- [Task to complete]: Please copy out every line of the listing below in which the word "können" appears.
··· Exercise inputs
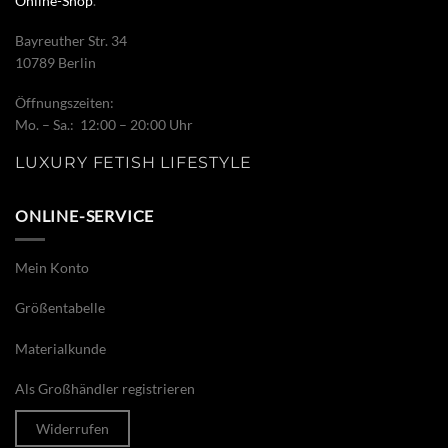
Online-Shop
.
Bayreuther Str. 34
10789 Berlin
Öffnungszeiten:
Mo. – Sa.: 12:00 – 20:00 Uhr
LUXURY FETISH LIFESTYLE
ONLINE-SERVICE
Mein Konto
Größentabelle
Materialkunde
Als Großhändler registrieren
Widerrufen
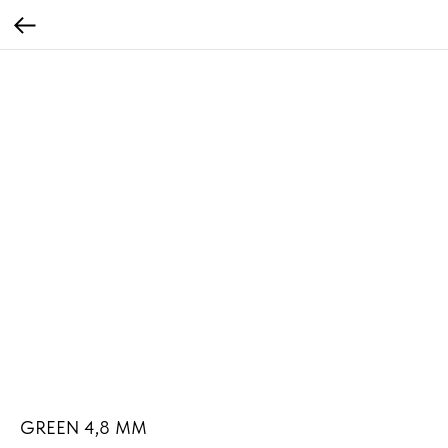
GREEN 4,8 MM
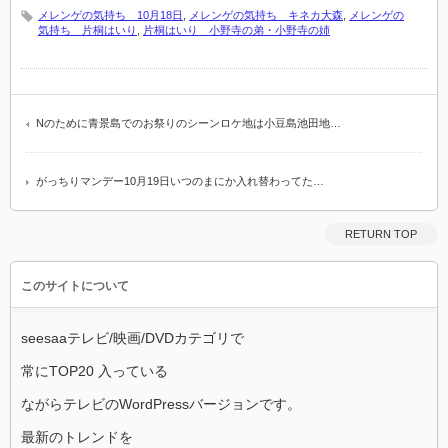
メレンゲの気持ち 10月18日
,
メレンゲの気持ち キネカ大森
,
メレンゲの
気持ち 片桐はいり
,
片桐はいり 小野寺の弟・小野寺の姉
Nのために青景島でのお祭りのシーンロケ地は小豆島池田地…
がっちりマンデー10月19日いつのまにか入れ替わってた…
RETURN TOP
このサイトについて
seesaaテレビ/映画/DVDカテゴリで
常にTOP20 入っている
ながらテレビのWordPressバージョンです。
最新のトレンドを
······
··· Exercise inputs
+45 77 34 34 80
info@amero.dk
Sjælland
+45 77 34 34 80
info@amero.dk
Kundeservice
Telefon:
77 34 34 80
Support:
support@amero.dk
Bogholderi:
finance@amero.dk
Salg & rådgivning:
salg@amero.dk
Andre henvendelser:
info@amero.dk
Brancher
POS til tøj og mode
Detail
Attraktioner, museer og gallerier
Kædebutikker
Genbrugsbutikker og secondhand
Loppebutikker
······
··· Exercise inputs
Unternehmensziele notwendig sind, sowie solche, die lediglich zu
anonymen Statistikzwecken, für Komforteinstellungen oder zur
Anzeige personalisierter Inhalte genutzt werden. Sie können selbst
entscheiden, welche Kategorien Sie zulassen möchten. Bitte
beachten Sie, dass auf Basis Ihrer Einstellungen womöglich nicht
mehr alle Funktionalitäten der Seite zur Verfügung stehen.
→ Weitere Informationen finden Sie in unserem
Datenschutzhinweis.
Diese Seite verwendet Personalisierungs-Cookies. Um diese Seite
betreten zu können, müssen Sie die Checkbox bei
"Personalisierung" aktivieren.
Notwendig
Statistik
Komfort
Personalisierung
······
- [Exercise result]:
Anzeige personalisierter Inhalte genutzt werden. Sie können selbst
betreten zu können, müssen Sie die Checkbox bei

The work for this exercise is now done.